▶ [Exercise material]:
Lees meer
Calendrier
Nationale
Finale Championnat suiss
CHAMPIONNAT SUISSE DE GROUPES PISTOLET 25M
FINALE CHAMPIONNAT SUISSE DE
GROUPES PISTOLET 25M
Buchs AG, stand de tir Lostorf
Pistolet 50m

▶ [What is required]:
Which lines in the data above hold the word "SUISSE"? Return each of them.

▶ [Reply to the exercise]:
CHAMPIONNAT SUISSE DE GROUPES PISTOLET 25M
FINALE CHAMPIONNAT SUISSE DE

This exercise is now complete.